Homeowners with mortgages over $500,000 total about 5 percent of mortgages taken out between 2012 and 2014, reports The Washington Post. But those steep loans are most common in blue states led by the District of Columbia with 27 percent of mortgages over $500,000, followed by Hawaii, California, New York, Connecticut, Virginia, New Jersey, Maryland, Massachusetts, Washington and Illinois.
Democratic Sen. Ben Cardin also blasted the tax plan, which he said misses the mark because tax reform should be focused on middle-income Americans and not the top 1 percent. "Republicans seem intent on doing all they can to blow a hole in our budget, adding trillions of dollars to the national deficit," Cardin said in a statement.
Both parties agree the tax code is too complicated, and not working for Americans, he said, but added that Democratic proposals have been rebuffed. He urged the GOP to work across the aisle to overhaul the tax system.
"No one likes to pay taxes, but we pay them to cover the cost of important things. Things like defending our nation, building roads and schools, and recovery after devastating tragedies like hurricanes, floods, and droughts. Our taxes support law enforcement," Cardin said. "They fund life-saving research at places like the National Institutes of Health and protect our national parks."
Jerry Howard, chief executive of the National Association of Homebuilders, told the New York Times the provision limiting mortgage interest deduction could create a recession in the housing market, and picks "rich Americans and corporations over small businesses and the middle class."
"It puts such severe limitations on home buyers ability to use the mortgage interest deduction that home values will fall," he said. "If a home seller takes a loss, that's money they were counting on for retirement."
Also seen as a benefit to the wealthy is a provision that would immediately double exemption for inheritance taxes and repeal the tax after six years.
The Clinton-era 39.6 percent income tax rate for the wealthiest Americans was retained, but a minimum level of income to qualify for the bracket increases to $1 million for couples or families from the current $470,000, which would reduce tax revenue. The brackets announced Thursday are:
- 12 percent: Individuals earning up to $45,000 and married couples earning up to $90,000 would file in this bracket.

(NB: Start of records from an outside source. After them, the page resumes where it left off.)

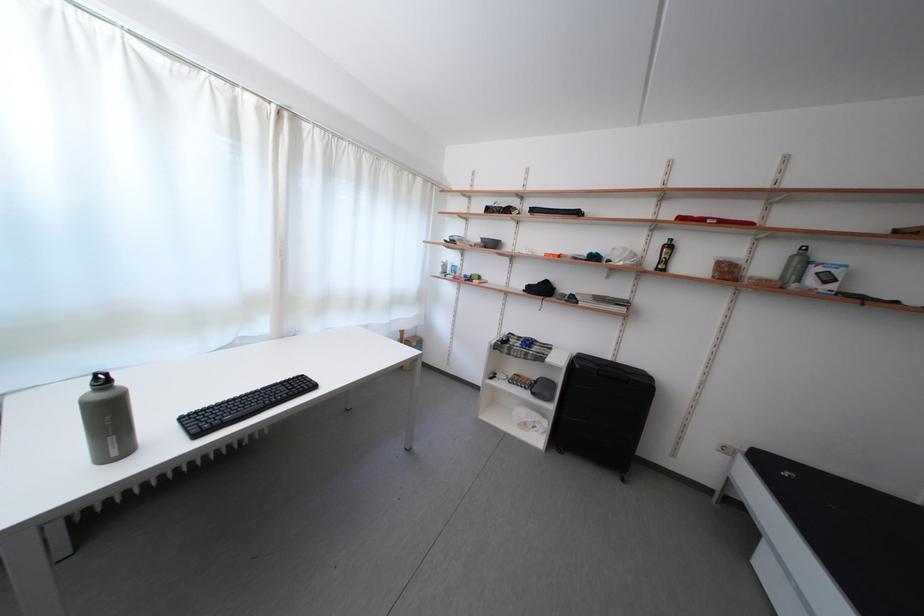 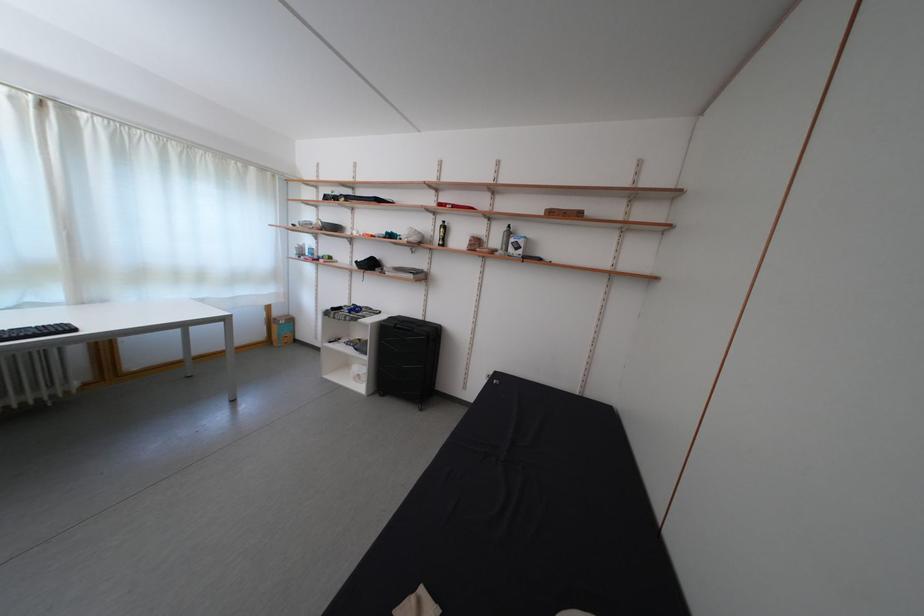 Where in the second image is the point corresponding to point 536,428 from the first image?

(365, 381) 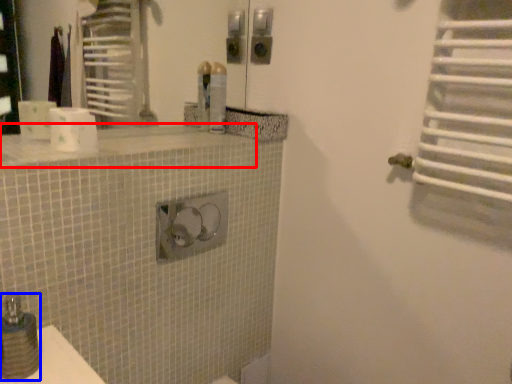 Question: Which point is closer to the camera, counter top (highlighted by a red box) or soap dispenser (highlighted by a blue box)?

Choices:
 (A) counter top
 (B) soap dispenser

Answer: (B)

- 25 percent: Individuals earning up to $200,000 and married couples earning up to $260,000 would fall in this bracket.
- 35 percent: Individuals earning up to $500,000 and married couples earning up to $1 million would fall in this bracket.

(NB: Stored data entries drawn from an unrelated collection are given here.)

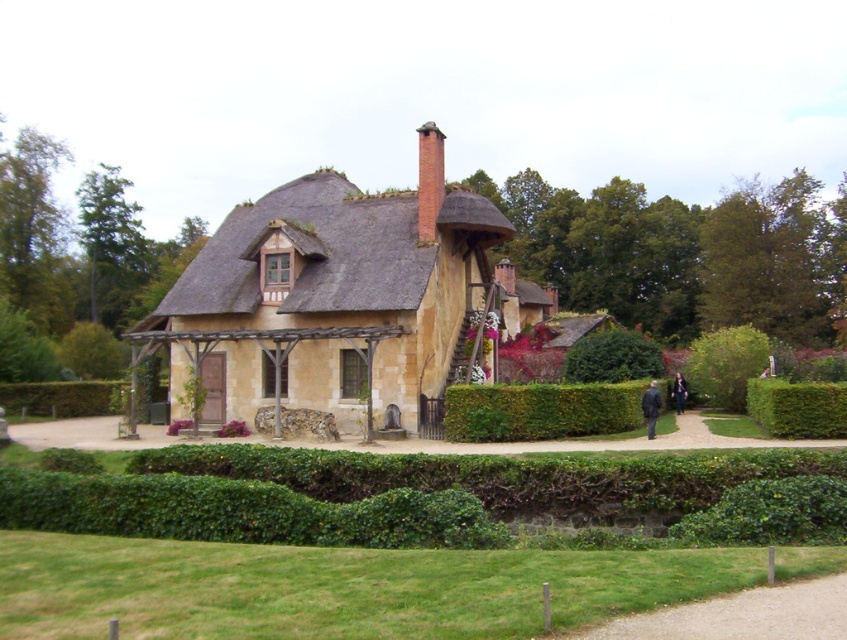 Question: Which object is positioned closest to the green leafy hedge at lower right?

Choices:
 (A) beige stone cottage at center
 (B) green leafy bush at lower left

Answer: (A)

Question: Is dark blue fabric coat at lower right above dark brown hair at center?

Choices:
 (A) yes
 (B) no

Answer: (A)

Question: Which is nearer to the green leafy bush at right?

Choices:
 (A) green leafy hedge at lower right
 (B) dark blue fabric coat at lower right
 (C) green leafy hedge at center

Answer: (B)

Question: Which of these objects is positioned closest to the green leafy bush at right?

Choices:
 (A) green leafy bush at lower left
 (B) green leafy hedge at lower right
 (C) green leafy bush at center

Answer: (C)

Question: Where is green leafy hedge at center located in relation to brick chimney at upper center in the image?

Choices:
 (A) right
 (B) left

Answer: (A)

Question: Is green leafy bush at right below brick chimney at upper center?

Choices:
 (A) no
 (B) yes

Answer: (B) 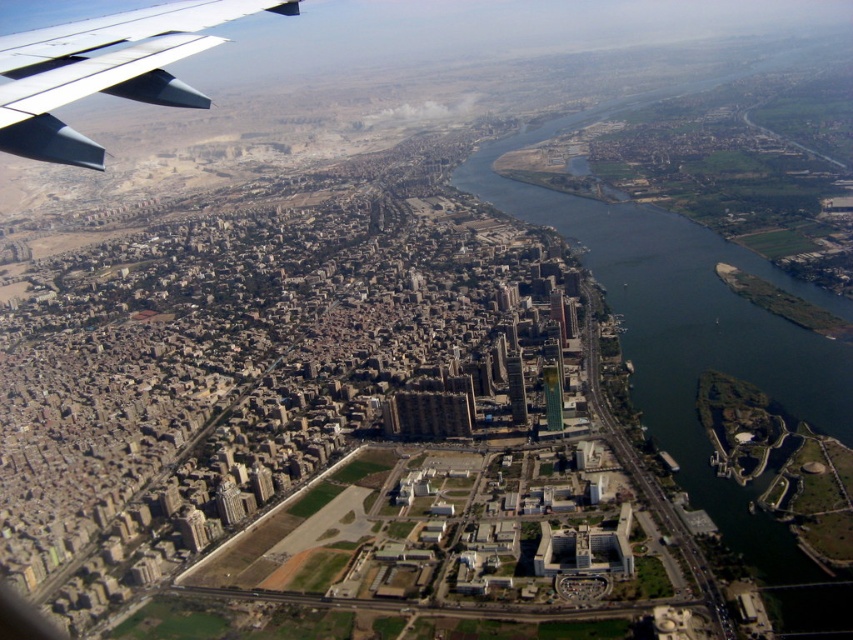 Based on the photo, you are a drone operator who needs to deliver a package to a location 2000 feet away from you. Your drone has a maximum range of 2000 feet. Based on the scene, can the green water at center right be used as a landmark to confirm the delivery location is within range?

The green water at center right is 2072.36 feet away from the viewer, which exceeds the drone operator s maximum range of 2000 feet. Therefore, the delivery location may be beyond the drone s capability.

You are a pilot flying a small plane and notice the green water at center right and the metallic gray wing at upper left in your view. Which object is closer to your current position?

The green water at center right is closer to your current position because the metallic gray wing at upper left is behind it.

- A fourth bracket is yet to be determined.
Among the details released Thursday:
- The plan increases the child tax credit from $1,o00 to $1,600, but repeals the $4,050 per child exemption. It also adds a $300 credit for parent and non-child dependents.
- The number of tax brackets would be reduced from seven to three or four with rates of 12 percent, 25 percent, 35 percent and a category that is yet to be determined. Most people would be able to file their taxes on a postcard-sized form under the simplified tax system outlined in the plan, Republicans said.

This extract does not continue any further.